■ **WORK INSTRUCTION**:
Copy exactly the lines of the material below that fall between the line with "semaine du 15 novembre 2023" and the line with "Assortiment", both of those lines included; pictures stay out.

■ **DATA PROVIDED**:
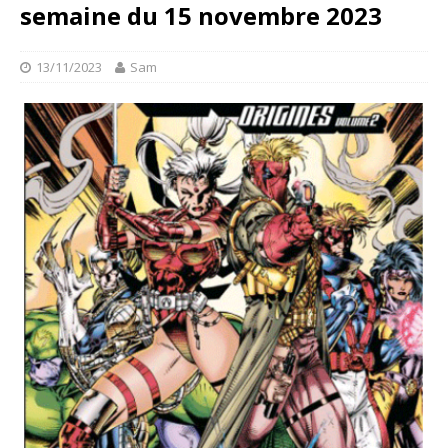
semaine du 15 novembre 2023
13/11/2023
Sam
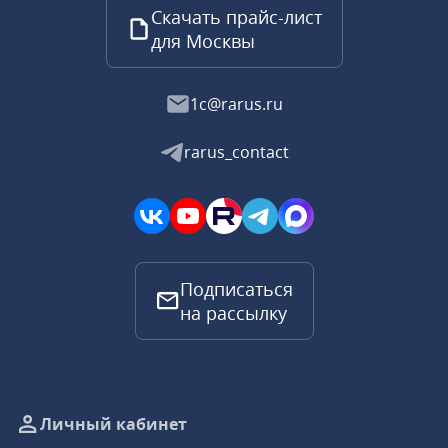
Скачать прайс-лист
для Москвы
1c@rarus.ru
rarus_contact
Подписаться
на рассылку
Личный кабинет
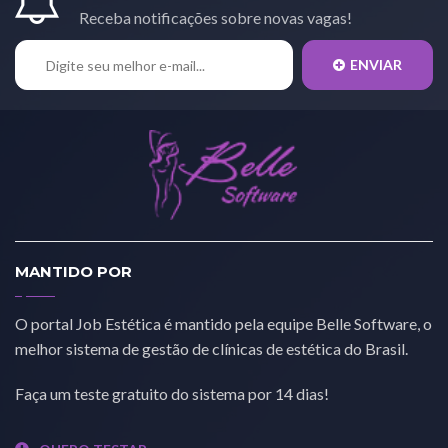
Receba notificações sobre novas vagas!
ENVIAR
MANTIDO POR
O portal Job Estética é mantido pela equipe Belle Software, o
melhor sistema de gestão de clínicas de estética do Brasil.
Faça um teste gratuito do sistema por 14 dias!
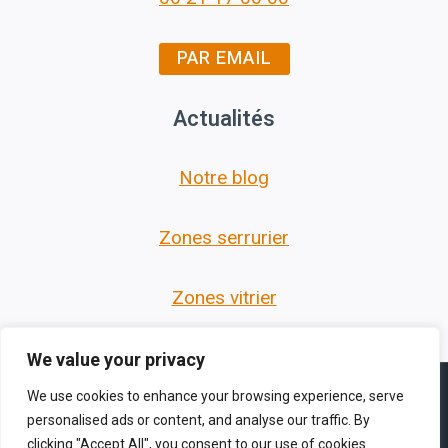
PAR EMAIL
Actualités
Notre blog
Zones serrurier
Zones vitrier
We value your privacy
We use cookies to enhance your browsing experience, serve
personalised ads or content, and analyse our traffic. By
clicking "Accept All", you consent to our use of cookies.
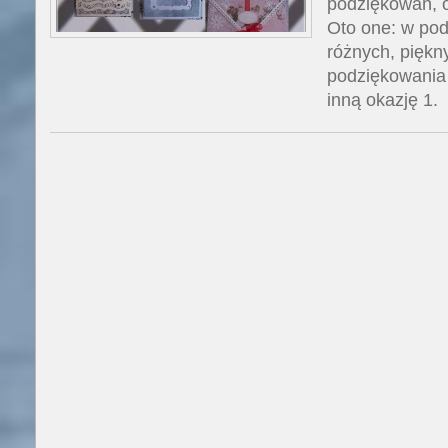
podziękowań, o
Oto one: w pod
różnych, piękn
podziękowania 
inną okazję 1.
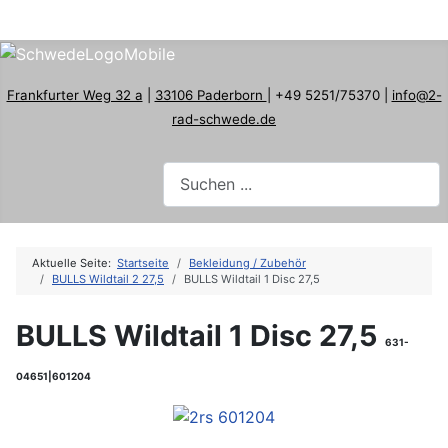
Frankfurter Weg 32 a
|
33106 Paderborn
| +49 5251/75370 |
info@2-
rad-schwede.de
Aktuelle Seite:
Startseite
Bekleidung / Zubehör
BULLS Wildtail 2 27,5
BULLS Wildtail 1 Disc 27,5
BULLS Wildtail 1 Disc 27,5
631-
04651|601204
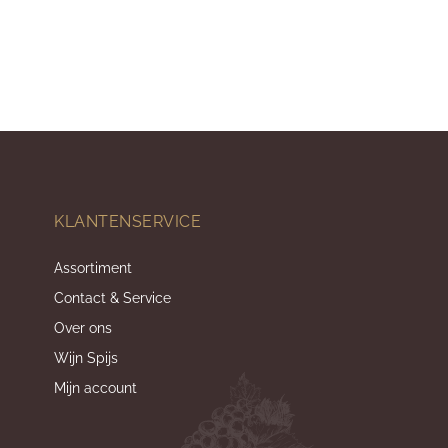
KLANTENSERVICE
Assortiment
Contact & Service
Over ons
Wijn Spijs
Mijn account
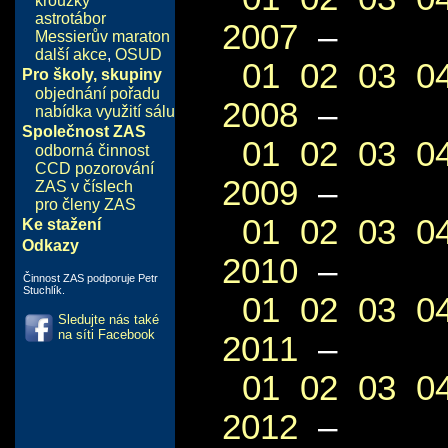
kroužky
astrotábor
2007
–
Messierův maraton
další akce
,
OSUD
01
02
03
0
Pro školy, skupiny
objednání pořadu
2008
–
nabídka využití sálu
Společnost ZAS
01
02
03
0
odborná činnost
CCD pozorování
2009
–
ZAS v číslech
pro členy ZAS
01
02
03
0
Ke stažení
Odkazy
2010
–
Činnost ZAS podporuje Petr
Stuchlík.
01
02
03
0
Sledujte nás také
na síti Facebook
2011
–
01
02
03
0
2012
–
* * *
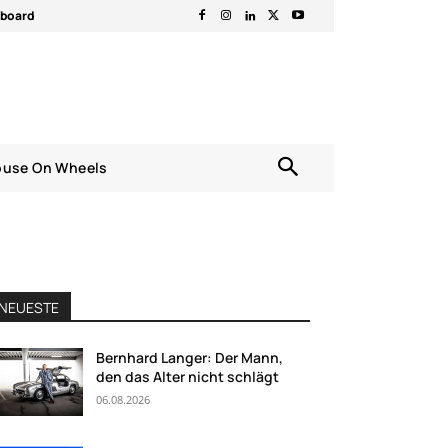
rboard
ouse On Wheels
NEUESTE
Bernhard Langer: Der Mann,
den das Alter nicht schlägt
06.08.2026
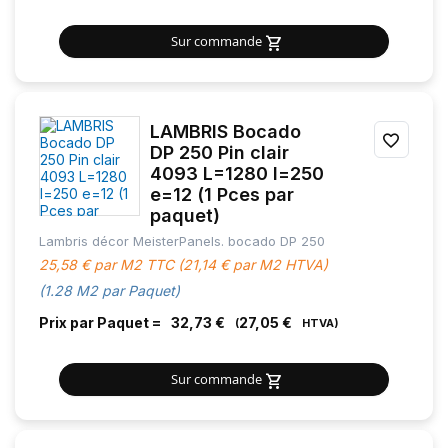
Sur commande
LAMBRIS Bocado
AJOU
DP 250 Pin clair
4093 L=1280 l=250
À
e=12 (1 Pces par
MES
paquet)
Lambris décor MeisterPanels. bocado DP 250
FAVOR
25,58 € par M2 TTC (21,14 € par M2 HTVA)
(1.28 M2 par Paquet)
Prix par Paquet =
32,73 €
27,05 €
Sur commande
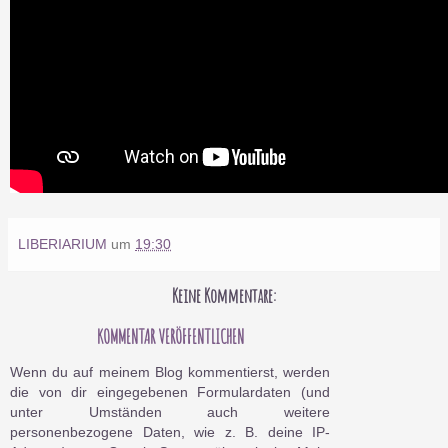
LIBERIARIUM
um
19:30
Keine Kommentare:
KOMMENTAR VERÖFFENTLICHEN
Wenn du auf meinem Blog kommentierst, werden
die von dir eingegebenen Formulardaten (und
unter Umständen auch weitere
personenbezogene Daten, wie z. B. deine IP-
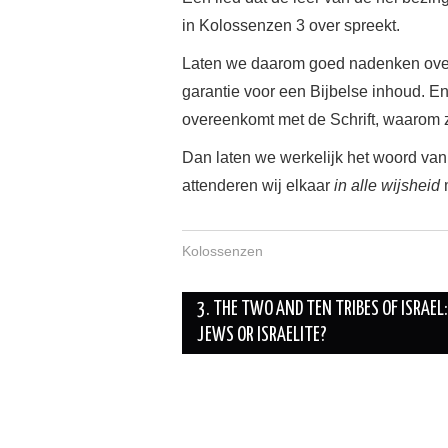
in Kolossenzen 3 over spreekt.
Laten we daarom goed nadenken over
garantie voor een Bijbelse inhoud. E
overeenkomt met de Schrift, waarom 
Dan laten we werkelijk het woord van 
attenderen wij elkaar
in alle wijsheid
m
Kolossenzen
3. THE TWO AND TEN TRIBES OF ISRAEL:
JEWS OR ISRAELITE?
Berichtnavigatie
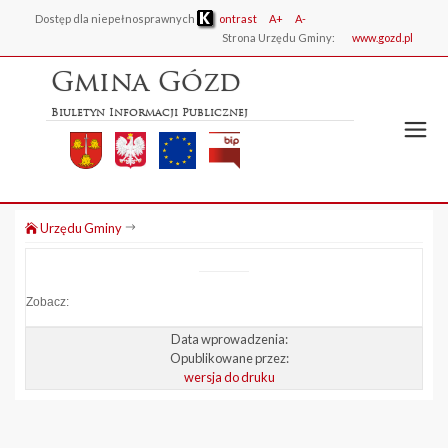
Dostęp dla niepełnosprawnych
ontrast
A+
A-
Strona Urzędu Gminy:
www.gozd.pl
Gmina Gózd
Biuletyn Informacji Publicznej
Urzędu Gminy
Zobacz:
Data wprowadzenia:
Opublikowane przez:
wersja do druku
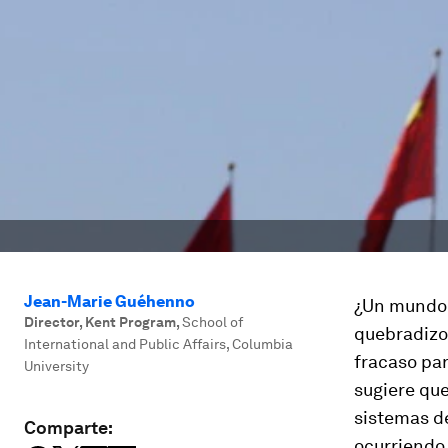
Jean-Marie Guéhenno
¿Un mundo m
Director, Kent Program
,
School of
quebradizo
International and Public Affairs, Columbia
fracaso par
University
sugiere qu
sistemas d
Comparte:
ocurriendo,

■ **ANSWER SPACE**:
semaine du 15 novembre 2023
13/11/2023
Sam
Скачать прайс-лист
для Москвы
1c@rarus.ru
rarus_contact
Подписаться
на рассылку
Личный кабинет
Receba notificações sobre novas vagas!
ENVIAR
MANTIDO POR
O portal Job Estética é mantido pela equipe Belle Software, o
melhor sistema de gestão de clínicas de estética do Brasil.
Faça um teste gratuito do sistema por 14 dias!
PAR EMAIL
Actualités
Notre blog
Zones serrurier
Zones vitrier
We value your privacy
We use cookies to enhance your browsing experience, serve
personalised ads or content, and analyse our traffic. By
clicking "Accept All", you consent to our use of cookies.
podziękowań, o
Oto one: w pod
różnych, piękn
podziękowania 
inną okazję 1.
Frankfurter Weg 32 a
|
33106 Paderborn
| +49 5251/75370 |
info@2-
rad-schwede.de
Aktuelle Seite:
Startseite
Bekleidung / Zubehör
BULLS Wildtail 2 27,5
BULLS Wildtail 1 Disc 27,5
BULLS Wildtail 1 Disc 27,5
631-
04651|601204
KLANTENSERVICE
Assortiment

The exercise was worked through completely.